## Activity
Below this line is a set of entries; quote exactly the lines from the line that contains "ijzakken en borstzak" to the line that contains "đau nhức mu bàn tay", both lines included.

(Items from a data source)
★ ★ ★
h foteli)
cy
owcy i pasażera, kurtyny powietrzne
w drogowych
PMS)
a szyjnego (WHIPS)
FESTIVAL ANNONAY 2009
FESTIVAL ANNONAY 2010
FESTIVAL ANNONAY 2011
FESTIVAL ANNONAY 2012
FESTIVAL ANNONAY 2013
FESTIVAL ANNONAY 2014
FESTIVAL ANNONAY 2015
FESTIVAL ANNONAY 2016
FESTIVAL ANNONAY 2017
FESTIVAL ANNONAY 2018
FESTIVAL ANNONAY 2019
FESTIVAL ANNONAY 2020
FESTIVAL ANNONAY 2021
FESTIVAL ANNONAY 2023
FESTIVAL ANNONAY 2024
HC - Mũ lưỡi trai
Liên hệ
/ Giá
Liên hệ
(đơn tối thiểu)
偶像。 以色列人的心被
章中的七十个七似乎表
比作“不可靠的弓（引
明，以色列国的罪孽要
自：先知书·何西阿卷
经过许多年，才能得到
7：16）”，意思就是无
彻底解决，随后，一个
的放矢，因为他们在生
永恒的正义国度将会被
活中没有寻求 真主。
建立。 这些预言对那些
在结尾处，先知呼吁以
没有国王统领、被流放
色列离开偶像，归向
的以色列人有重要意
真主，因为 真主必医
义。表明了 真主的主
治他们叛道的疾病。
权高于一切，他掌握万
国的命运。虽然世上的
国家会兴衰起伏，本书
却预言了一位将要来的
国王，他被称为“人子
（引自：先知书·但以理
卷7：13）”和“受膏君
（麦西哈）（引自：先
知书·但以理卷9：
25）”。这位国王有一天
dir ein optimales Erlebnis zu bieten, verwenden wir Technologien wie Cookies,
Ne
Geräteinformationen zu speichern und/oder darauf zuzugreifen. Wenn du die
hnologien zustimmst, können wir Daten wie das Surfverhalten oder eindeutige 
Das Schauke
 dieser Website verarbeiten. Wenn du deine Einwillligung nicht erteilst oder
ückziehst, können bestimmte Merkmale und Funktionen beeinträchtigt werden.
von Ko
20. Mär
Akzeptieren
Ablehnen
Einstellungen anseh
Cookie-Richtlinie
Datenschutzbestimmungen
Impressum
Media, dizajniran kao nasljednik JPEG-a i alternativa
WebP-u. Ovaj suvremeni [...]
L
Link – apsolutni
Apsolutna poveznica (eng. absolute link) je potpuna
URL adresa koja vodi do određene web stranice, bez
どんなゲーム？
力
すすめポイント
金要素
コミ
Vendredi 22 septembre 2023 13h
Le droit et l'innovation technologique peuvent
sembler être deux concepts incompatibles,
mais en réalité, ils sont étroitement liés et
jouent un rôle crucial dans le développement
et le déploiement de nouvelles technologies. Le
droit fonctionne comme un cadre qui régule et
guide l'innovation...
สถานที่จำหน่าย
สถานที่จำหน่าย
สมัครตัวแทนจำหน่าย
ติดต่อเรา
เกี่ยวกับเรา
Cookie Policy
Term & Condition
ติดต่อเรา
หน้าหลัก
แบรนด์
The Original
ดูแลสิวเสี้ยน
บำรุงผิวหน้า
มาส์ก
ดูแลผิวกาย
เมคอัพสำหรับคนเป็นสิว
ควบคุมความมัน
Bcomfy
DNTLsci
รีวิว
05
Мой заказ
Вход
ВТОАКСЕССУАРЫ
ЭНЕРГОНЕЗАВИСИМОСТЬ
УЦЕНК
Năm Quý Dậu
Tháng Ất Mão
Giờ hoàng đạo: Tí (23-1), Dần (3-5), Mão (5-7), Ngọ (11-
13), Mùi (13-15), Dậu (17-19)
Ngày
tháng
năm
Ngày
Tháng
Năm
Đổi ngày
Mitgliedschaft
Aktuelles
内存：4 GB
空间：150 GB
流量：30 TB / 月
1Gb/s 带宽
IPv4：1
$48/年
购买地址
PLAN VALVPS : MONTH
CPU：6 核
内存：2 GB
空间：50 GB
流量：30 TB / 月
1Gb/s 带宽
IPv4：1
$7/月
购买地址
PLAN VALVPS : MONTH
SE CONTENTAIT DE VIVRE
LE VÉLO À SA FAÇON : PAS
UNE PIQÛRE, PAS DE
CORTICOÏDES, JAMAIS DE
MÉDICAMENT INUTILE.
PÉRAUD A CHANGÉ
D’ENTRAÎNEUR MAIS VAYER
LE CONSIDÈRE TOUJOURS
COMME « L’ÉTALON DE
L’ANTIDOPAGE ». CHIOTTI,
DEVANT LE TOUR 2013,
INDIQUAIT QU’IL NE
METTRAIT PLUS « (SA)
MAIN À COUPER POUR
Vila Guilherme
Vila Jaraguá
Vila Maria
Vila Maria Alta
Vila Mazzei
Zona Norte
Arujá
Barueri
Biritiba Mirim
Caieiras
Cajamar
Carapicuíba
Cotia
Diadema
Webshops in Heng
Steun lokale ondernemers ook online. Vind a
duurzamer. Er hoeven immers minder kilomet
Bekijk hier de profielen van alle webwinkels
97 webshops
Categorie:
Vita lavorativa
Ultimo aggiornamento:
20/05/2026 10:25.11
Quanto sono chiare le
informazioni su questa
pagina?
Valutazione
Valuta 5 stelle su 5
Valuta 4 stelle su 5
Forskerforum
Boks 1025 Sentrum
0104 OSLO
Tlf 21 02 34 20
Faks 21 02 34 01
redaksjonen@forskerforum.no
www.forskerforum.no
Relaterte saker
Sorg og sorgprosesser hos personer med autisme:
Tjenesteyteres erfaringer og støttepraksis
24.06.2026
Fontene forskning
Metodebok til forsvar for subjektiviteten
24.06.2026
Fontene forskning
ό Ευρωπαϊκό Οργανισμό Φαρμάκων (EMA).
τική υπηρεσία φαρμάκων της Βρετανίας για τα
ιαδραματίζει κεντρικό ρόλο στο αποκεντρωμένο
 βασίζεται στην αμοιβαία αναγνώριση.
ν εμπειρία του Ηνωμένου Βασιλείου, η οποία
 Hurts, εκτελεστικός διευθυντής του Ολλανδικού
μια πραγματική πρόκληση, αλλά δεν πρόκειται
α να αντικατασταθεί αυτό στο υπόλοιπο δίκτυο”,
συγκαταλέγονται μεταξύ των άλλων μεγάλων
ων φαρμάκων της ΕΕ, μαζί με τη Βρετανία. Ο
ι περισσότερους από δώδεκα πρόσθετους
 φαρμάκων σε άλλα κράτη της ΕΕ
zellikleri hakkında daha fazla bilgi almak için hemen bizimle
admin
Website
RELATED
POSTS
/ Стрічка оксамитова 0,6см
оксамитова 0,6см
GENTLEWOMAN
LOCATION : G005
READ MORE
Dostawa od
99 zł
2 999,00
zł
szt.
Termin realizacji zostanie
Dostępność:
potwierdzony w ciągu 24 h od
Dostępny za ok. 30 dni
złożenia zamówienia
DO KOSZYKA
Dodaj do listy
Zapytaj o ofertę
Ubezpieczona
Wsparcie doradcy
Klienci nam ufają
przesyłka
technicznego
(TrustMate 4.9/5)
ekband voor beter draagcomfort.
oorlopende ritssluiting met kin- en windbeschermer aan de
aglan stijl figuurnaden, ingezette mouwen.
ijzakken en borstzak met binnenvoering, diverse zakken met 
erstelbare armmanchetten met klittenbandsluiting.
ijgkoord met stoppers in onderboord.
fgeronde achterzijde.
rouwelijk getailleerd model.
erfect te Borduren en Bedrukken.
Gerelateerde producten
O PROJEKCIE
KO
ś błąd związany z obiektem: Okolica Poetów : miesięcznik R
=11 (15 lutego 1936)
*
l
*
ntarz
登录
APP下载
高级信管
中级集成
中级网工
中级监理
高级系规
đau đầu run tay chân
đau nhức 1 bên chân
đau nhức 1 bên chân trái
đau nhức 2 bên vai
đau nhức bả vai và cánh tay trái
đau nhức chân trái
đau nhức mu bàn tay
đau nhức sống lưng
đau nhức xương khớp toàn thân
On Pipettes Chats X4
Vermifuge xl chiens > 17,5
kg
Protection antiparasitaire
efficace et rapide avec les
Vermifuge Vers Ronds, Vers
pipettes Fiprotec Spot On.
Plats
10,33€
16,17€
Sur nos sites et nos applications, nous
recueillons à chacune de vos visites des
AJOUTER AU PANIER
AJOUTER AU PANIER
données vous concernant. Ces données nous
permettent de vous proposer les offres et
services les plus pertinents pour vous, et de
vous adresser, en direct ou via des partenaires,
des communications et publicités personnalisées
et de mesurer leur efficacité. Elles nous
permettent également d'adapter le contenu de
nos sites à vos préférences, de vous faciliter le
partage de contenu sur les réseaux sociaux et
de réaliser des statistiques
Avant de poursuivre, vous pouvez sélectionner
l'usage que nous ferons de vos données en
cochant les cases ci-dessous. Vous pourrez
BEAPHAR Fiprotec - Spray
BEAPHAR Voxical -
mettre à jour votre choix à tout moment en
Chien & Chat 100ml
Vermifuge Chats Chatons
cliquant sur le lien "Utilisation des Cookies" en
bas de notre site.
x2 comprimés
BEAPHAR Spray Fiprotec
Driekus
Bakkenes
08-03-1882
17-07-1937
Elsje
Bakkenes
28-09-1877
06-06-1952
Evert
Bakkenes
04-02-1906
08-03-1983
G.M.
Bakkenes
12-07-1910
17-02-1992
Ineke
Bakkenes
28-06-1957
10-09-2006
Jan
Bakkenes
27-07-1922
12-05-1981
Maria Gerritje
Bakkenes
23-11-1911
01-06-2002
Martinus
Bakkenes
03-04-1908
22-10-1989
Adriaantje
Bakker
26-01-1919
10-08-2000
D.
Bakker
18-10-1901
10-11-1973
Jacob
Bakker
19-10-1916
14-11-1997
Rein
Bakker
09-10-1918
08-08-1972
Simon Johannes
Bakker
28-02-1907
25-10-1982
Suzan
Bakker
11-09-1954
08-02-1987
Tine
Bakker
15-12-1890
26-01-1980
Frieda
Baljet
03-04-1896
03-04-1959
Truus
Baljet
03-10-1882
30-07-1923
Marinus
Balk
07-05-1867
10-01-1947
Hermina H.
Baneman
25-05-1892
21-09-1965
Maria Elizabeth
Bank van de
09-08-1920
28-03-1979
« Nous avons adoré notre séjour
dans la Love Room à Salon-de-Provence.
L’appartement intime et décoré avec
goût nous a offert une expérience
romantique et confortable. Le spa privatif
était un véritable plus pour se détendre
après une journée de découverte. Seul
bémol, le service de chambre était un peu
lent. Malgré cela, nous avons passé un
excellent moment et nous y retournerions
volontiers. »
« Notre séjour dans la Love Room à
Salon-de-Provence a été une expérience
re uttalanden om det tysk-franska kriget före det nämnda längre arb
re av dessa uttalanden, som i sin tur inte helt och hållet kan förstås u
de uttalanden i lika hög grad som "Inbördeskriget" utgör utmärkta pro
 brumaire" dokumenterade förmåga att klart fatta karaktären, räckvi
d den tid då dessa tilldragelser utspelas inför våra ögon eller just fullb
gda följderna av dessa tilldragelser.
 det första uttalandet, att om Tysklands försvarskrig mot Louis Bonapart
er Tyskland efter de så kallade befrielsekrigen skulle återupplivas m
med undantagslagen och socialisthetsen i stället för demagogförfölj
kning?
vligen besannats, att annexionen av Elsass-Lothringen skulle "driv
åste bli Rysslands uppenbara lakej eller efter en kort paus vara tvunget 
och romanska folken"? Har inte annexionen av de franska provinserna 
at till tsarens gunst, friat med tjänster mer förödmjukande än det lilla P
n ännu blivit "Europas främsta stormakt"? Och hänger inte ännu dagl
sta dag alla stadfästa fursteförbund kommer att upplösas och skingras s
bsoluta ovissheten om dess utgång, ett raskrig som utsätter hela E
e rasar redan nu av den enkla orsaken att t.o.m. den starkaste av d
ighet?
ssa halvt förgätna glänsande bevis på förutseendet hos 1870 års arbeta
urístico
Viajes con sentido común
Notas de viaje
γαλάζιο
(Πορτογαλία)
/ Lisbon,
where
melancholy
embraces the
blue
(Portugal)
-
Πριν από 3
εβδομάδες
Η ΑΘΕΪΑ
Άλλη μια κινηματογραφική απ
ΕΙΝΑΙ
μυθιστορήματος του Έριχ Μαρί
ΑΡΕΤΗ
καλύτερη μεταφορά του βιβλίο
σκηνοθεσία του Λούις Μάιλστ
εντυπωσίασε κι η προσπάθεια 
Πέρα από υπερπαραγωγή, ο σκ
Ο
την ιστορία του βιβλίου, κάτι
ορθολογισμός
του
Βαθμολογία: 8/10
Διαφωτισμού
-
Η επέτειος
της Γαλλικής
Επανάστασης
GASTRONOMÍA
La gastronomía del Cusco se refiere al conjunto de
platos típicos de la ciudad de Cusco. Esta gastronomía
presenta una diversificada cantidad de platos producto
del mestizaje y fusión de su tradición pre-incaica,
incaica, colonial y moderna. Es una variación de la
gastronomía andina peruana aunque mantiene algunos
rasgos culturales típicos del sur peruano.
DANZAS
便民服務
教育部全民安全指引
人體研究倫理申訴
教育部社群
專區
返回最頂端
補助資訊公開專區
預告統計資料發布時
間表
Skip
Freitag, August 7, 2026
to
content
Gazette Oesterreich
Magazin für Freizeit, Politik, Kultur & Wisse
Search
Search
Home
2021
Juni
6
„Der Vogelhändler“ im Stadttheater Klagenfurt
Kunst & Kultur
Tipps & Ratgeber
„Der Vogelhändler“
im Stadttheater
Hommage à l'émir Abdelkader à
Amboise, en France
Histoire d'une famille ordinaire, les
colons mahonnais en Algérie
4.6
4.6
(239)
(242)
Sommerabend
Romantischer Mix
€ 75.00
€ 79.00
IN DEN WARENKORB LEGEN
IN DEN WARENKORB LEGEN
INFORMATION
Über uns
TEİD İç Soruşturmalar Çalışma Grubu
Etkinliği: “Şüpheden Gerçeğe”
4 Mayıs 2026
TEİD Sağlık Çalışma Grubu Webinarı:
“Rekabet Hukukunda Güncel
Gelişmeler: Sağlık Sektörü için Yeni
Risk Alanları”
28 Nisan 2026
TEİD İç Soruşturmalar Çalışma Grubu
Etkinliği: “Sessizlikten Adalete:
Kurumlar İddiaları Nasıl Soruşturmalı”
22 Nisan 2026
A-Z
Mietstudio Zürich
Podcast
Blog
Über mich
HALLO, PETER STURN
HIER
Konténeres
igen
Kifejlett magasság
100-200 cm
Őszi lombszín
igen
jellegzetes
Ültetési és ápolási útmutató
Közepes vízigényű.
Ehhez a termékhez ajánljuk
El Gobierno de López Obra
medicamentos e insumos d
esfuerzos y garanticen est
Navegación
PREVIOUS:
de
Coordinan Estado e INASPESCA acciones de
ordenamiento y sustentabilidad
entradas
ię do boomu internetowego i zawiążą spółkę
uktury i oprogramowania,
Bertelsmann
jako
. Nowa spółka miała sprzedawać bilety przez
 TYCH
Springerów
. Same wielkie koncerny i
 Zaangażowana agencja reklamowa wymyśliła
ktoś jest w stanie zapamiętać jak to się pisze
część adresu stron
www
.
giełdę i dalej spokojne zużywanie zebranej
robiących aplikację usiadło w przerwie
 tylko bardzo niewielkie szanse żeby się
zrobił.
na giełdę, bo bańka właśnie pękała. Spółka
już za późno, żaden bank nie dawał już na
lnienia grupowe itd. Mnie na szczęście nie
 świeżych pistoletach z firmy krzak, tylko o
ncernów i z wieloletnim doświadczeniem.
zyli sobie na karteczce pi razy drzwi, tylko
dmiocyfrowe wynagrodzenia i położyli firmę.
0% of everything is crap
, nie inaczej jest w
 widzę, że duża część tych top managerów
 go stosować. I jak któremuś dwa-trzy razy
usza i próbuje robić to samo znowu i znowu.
★ ★ ★
## Written solution
ijzakken en borstzak met binnenvoering, diverse zakken met 
erstelbare armmanchetten met klittenbandsluiting.
ijgkoord met stoppers in onderboord.
fgeronde achterzijde.
rouwelijk getailleerd model.
erfect te Borduren en Bedrukken.
Gerelateerde producten
O PROJEKCIE
KO
ś błąd związany z obiektem: Okolica Poetów : miesięcznik R
=11 (15 lutego 1936)
*
l
*
ntarz
登录
APP下载
高级信管
中级集成
中级网工
中级监理
高级系规
đau đầu run tay chân
đau nhức 1 bên chân
đau nhức 1 bên chân trái
đau nhức 2 bên vai
đau nhức bả vai và cánh tay trái
đau nhức chân trái
đau nhức mu bàn tay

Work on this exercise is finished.